== The input ==

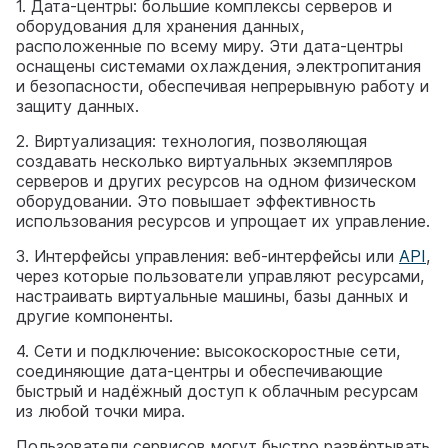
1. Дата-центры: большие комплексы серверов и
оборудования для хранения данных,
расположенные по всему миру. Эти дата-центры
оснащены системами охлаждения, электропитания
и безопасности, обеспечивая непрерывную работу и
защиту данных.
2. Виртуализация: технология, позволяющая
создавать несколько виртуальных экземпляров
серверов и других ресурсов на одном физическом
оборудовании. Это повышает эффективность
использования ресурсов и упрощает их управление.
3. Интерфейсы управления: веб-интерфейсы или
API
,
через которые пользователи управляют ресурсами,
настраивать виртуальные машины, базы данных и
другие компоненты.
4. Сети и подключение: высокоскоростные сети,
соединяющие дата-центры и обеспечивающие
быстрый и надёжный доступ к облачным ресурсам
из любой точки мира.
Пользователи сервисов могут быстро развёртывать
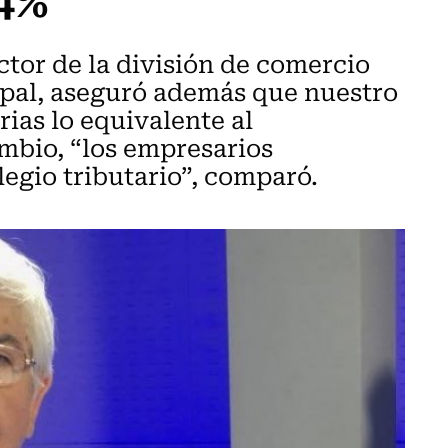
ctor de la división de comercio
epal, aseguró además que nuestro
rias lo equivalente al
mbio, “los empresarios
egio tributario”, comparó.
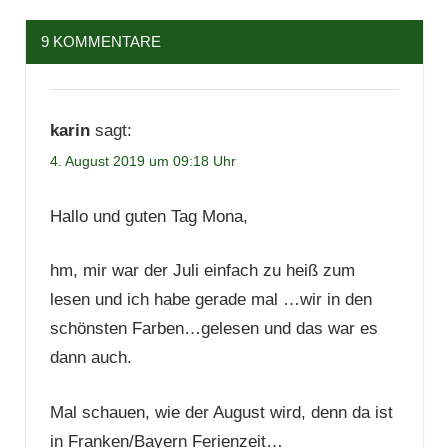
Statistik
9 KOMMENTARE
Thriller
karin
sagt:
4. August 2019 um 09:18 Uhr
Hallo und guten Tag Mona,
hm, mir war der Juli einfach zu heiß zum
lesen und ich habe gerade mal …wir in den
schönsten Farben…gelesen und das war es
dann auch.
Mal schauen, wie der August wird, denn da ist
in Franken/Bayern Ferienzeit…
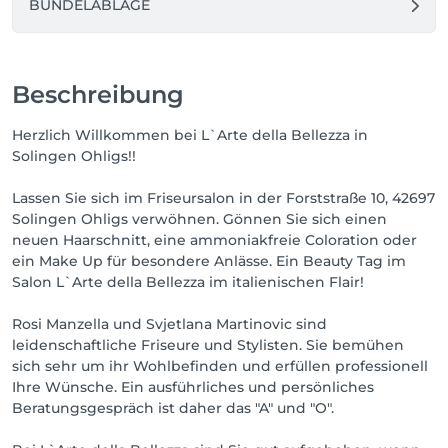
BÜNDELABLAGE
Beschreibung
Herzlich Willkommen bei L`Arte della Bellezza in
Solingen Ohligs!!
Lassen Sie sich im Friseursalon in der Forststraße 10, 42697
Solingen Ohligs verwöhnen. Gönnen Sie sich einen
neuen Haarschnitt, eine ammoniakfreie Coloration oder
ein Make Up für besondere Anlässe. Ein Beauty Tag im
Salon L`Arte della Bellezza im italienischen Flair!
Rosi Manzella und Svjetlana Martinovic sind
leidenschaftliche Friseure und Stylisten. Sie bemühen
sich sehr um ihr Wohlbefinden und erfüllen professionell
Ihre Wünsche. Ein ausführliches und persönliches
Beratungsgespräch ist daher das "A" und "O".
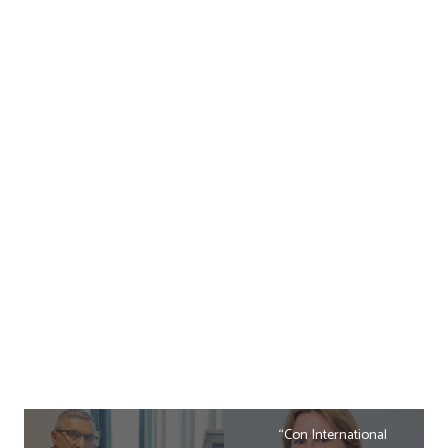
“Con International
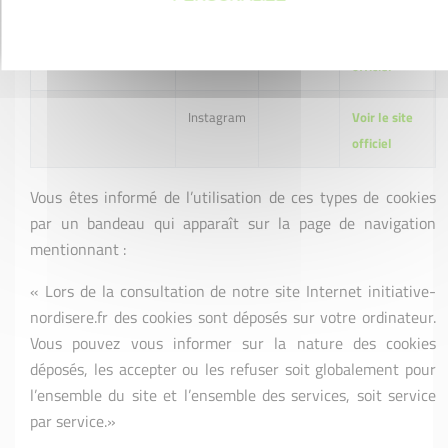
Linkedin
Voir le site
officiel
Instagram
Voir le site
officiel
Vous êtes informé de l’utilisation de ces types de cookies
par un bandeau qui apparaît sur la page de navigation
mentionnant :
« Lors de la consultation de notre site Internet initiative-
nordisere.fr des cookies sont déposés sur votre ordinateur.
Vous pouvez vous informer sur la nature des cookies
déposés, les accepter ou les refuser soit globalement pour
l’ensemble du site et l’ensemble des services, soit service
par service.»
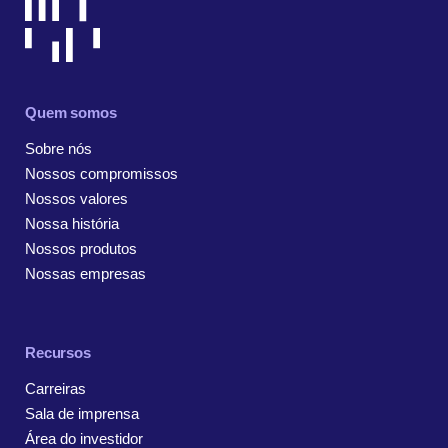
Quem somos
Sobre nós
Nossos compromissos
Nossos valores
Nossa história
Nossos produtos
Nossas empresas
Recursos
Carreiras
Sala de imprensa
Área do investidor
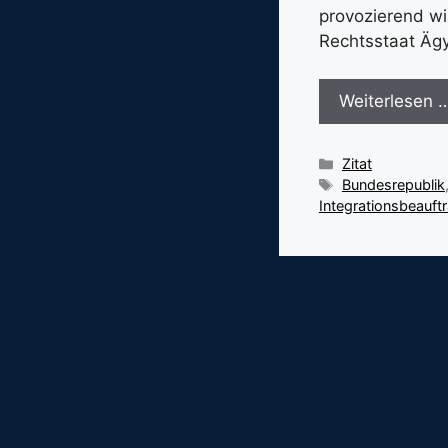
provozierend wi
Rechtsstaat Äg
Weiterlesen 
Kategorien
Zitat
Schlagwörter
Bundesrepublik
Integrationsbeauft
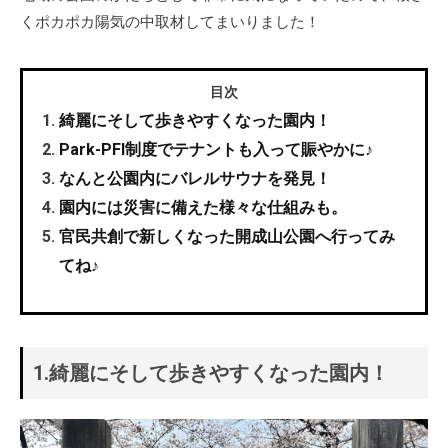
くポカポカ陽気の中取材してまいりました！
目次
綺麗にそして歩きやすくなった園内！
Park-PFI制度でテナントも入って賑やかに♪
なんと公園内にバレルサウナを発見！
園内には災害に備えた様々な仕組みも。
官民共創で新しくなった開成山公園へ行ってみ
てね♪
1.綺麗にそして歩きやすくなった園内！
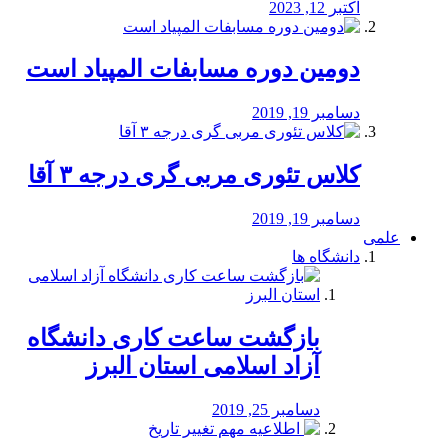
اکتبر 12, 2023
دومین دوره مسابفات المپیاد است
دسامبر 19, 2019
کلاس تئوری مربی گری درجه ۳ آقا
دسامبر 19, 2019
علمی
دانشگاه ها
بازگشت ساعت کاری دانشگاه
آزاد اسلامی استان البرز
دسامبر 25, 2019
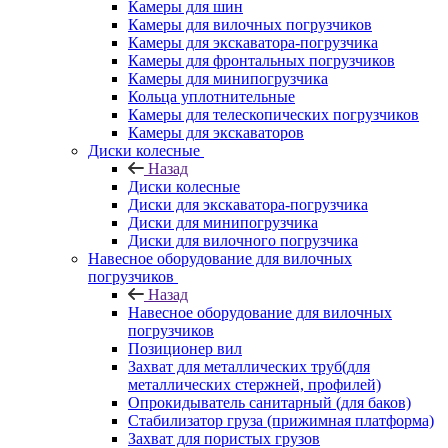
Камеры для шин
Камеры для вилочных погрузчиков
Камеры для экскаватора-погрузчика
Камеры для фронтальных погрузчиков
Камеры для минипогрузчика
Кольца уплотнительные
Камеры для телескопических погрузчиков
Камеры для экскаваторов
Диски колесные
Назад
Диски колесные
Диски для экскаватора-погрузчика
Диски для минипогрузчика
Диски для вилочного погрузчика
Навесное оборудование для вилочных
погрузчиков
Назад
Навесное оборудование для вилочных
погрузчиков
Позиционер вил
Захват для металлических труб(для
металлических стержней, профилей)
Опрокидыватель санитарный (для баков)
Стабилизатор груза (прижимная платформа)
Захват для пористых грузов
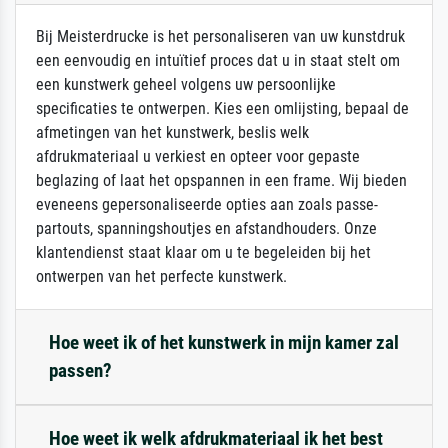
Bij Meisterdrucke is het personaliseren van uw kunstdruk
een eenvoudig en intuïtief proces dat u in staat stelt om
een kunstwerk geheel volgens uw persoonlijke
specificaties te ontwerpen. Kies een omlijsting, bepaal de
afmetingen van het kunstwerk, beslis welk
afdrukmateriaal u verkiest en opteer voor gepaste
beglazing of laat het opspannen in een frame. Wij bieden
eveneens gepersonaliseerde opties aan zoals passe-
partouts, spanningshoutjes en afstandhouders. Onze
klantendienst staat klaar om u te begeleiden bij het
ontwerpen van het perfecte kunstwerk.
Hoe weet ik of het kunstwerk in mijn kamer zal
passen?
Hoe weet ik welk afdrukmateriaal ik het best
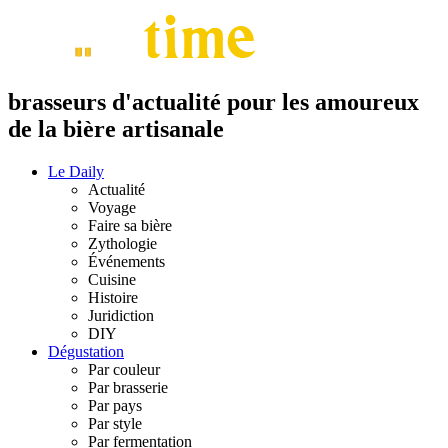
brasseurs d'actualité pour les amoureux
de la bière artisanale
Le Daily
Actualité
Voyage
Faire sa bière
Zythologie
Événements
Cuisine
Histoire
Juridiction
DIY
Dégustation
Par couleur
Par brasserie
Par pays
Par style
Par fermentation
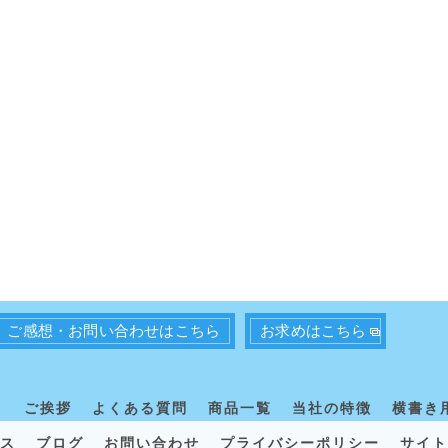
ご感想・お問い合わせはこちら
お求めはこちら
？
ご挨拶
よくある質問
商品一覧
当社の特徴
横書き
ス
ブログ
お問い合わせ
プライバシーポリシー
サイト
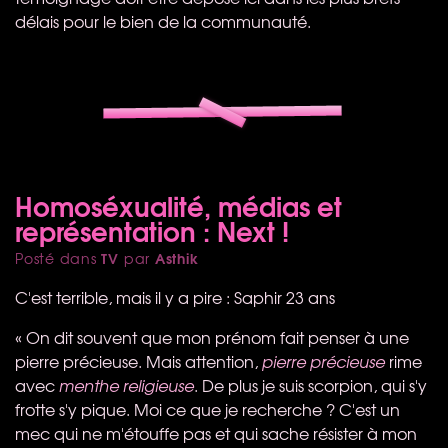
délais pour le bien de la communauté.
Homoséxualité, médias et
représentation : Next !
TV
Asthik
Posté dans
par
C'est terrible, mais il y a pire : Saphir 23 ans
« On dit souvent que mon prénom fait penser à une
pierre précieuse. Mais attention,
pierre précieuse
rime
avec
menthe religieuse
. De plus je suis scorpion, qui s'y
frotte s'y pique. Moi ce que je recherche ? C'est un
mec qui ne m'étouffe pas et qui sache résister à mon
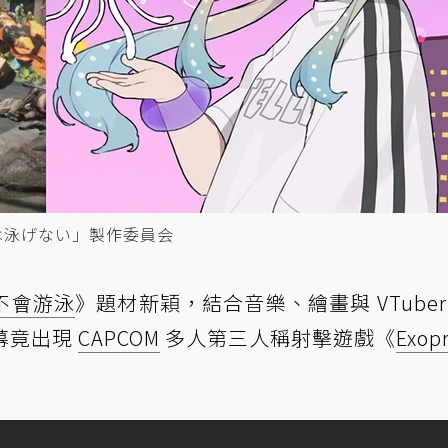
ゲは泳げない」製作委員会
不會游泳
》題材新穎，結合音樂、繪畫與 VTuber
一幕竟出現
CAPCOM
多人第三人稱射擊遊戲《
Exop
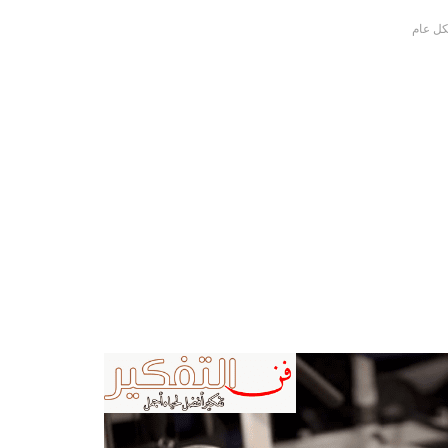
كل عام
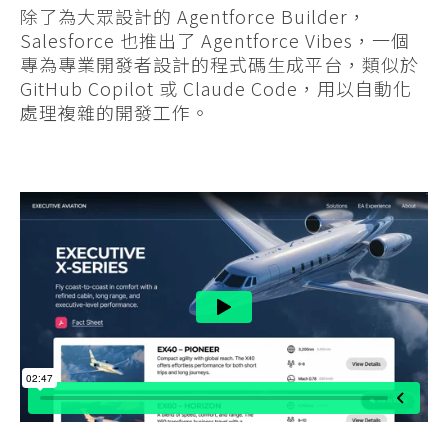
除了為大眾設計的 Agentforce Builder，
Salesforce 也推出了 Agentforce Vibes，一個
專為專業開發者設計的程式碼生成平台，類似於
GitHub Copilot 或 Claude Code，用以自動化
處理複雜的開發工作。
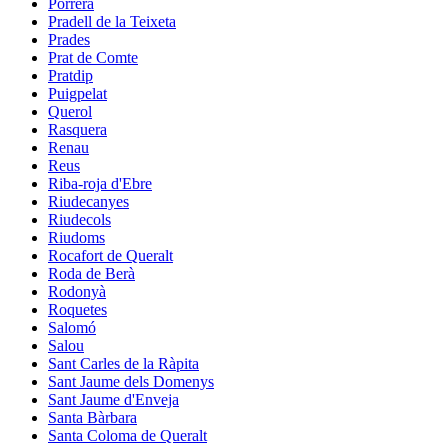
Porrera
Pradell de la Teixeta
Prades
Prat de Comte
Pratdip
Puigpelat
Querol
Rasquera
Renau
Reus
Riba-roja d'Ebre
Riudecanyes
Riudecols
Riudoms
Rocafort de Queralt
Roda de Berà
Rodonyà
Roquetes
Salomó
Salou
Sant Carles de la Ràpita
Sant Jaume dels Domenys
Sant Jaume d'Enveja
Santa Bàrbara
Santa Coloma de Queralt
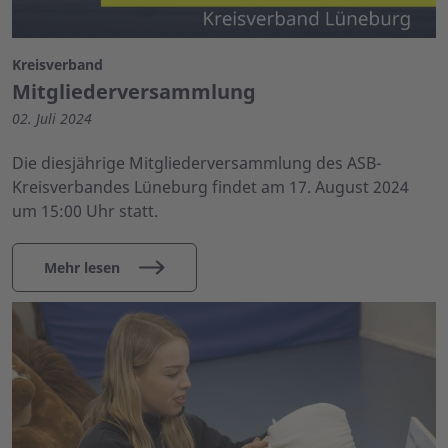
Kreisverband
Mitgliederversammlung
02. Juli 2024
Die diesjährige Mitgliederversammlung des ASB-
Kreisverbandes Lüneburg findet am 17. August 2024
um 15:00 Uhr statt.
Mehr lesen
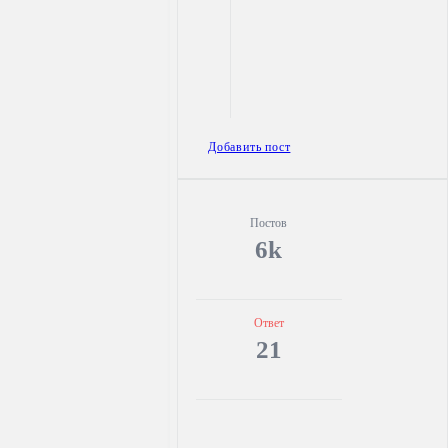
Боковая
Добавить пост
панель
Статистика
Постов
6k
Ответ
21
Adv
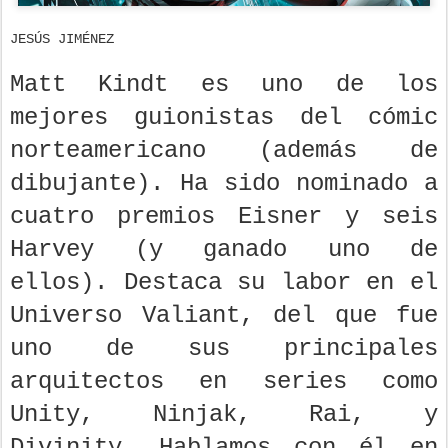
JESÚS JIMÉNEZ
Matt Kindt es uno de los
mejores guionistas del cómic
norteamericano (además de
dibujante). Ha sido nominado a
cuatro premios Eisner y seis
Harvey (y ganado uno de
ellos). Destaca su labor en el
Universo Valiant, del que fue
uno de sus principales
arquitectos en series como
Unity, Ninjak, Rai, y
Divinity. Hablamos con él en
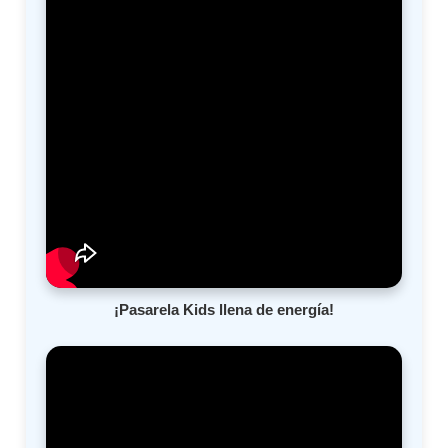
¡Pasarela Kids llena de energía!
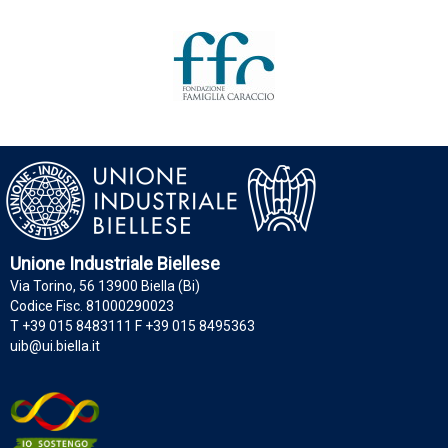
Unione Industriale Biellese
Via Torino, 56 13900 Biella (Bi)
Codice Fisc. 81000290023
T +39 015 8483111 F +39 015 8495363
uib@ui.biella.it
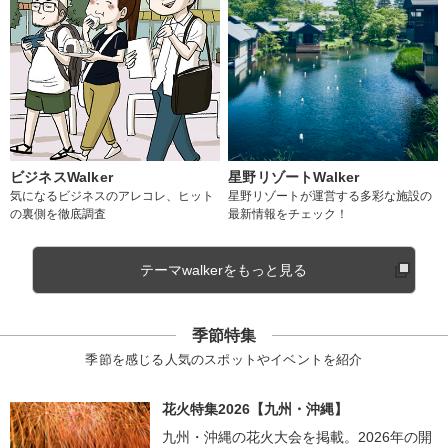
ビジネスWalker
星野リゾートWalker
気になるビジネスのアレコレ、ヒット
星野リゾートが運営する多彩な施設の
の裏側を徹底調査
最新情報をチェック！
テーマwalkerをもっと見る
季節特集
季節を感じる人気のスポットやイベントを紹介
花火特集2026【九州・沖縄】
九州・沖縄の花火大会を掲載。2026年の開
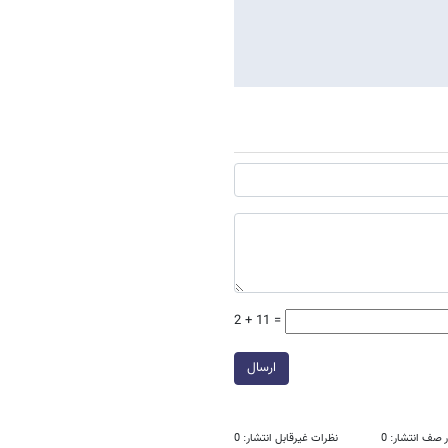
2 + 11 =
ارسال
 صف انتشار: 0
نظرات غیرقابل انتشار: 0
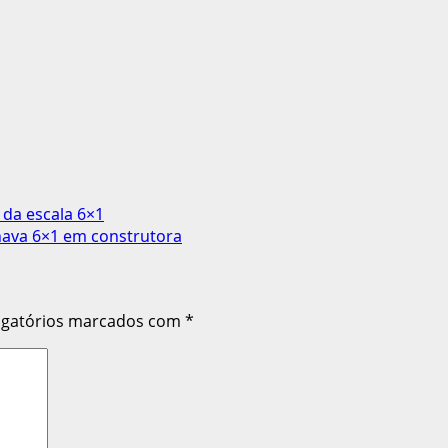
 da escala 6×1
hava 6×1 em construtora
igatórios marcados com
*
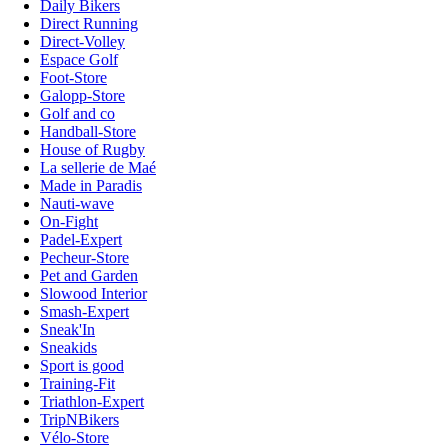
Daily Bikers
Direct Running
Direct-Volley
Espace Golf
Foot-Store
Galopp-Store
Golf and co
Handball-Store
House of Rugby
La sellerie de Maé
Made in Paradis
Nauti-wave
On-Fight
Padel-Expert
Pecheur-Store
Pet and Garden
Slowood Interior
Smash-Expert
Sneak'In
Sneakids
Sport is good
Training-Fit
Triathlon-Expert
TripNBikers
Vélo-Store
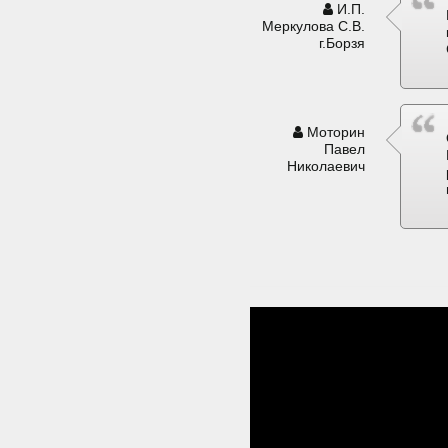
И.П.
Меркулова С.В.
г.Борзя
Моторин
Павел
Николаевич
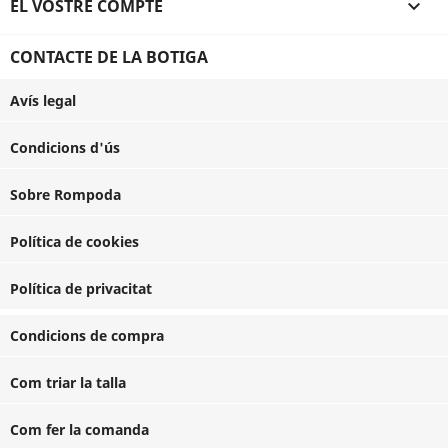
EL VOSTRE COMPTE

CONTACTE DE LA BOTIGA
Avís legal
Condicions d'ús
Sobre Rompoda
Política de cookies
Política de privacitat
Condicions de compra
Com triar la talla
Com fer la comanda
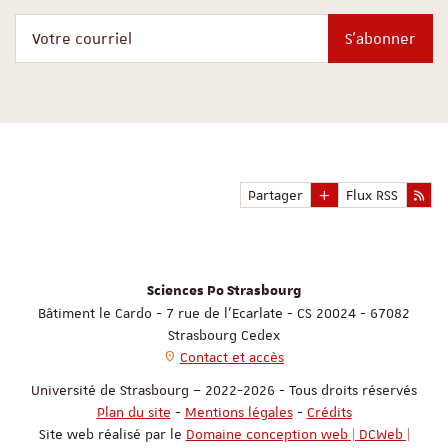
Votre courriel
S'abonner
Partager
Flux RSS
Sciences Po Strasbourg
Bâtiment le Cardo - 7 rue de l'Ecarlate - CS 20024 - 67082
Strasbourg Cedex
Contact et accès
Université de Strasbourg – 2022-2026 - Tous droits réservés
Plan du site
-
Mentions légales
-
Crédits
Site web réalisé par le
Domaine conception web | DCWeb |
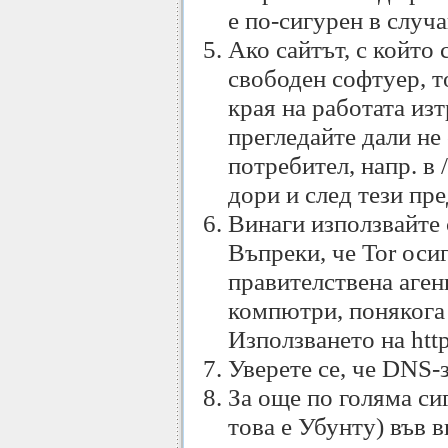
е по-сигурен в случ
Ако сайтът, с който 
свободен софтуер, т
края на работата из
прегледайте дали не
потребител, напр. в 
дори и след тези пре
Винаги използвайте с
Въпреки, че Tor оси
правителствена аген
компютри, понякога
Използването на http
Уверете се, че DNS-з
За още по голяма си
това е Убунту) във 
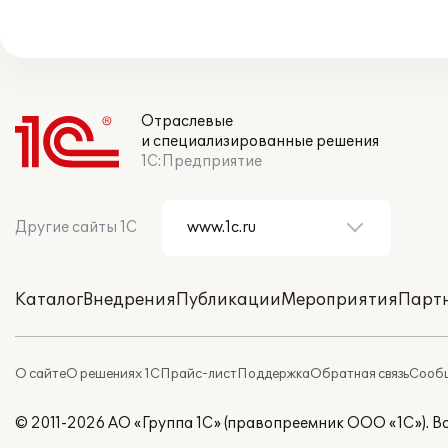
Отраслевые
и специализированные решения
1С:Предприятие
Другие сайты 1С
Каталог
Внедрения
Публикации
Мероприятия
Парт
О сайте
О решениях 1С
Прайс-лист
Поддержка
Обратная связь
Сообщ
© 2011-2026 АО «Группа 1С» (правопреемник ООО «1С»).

===

* Aim of the task
Reproduce exactly the lines above starting at the line containing "Кольца уплотнительные" and ending at the line containing "een eenvoudig en", including both, but not the pictures.

* Answer
Кольца уплотнительные
Камеры для телескопических погрузчиков
Камеры для экскаваторов
Диски колесные
Назад
Диски колесные
Диски для экскаватора-погрузчика
Диски для минипогрузчика
Диски для вилочного погрузчика
Навесное оборудование для вилочных
погрузчиков
Назад
Навесное оборудование для вилочных
погрузчиков
Позиционер вил
Захват для металлических труб(для
металлических стержней, профилей)
Опрокидыватель санитарный (для баков)
Стабилизатор груза (прижимная платформа)
Захват для пористых грузов
Bij Meisterdrucke is het personaliseren van uw kunstdruk
een eenvoudig en intuïtief proces dat u in staat stelt om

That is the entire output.